Work order:
Wherever a line holds the word "картата", copy that line from the data.

☆ ☆ ☆ ☆ ☆ ☆ ☆

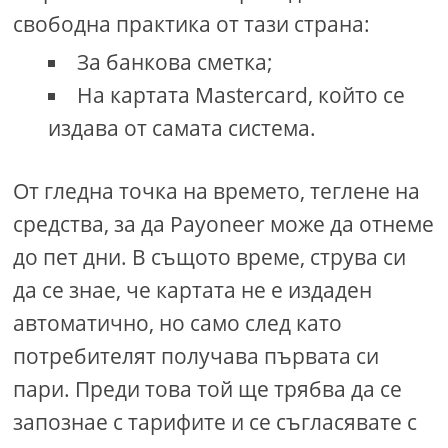
свободна практика от тази страна:
За банкова сметка;
На картата Mastercard, който се
издава от самата система.
От гледна точка на времето, теглене на
средства, за да Payoneer може да отнеме
до пет дни. В същото време, струва си
да се знае, че картата не е издаден
автоматично, но само след като
потребителят получава първата си
пари. Преди това той ще трябва да се
запознае с тарифите и се съгласявате с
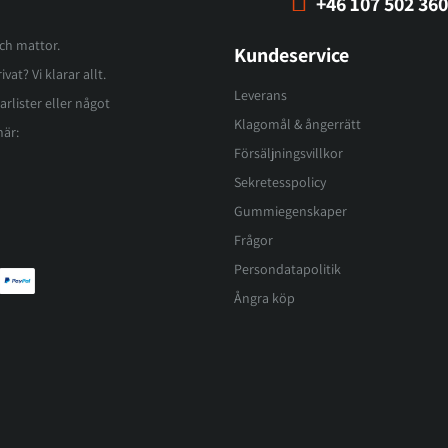
+46 107 502 360
och mattor.
Kundeservice
vat? Vi klarar allt.
Leverans
arlister eller något
Klagomål & ångerrätt
här:
Försäljningsvillkor
Sekretesspolicy
Gummiegenskaper
Frågor
Persondatapolitik
Ångra köp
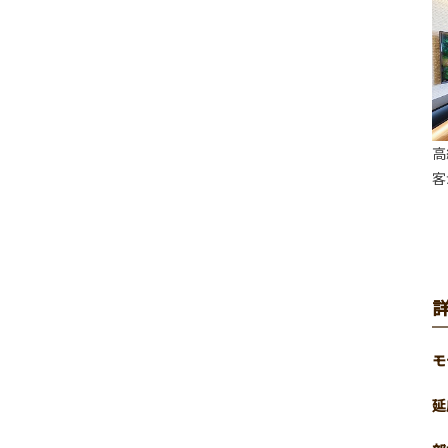
高
客
モ
延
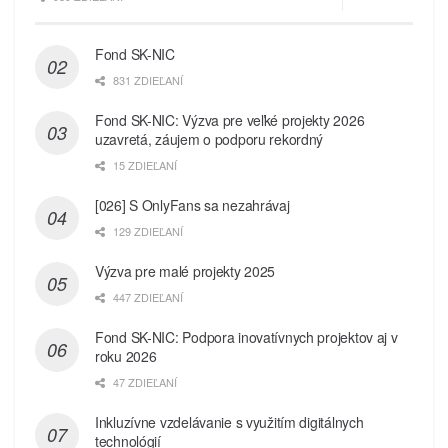
Fond SK-NIC
831 ZDIEĽANÍ
Fond SK-NIC: Výzva pre veľké projekty 2026
uzavretá, záujem o podporu rekordný
15 ZDIEĽANÍ
[026] S OnlyFans sa nezahrávaj
129 ZDIEĽANÍ
Výzva pre malé projekty 2025
447 ZDIEĽANÍ
Fond SK-NIC: Podpora inovatívnych projektov aj v
roku 2026
47 ZDIEĽANÍ
Inkluzívne vzdelávanie s využitím digitálnych
technológií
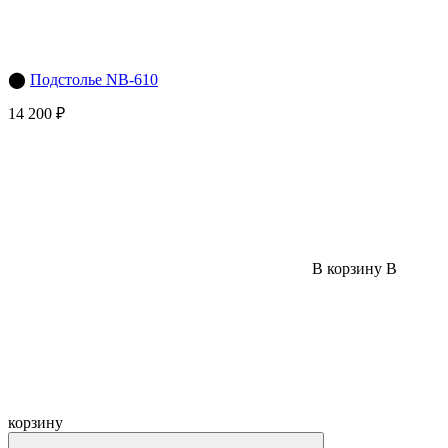
⬤
Подстолье NB-610
14 200 ₽
В корзину
В
корзину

☆ ☆ ☆ ☆ ☆ ☆ ☆

Result of the exercise:
На картата Mastercard, който се
да се знае, че картата не е издаден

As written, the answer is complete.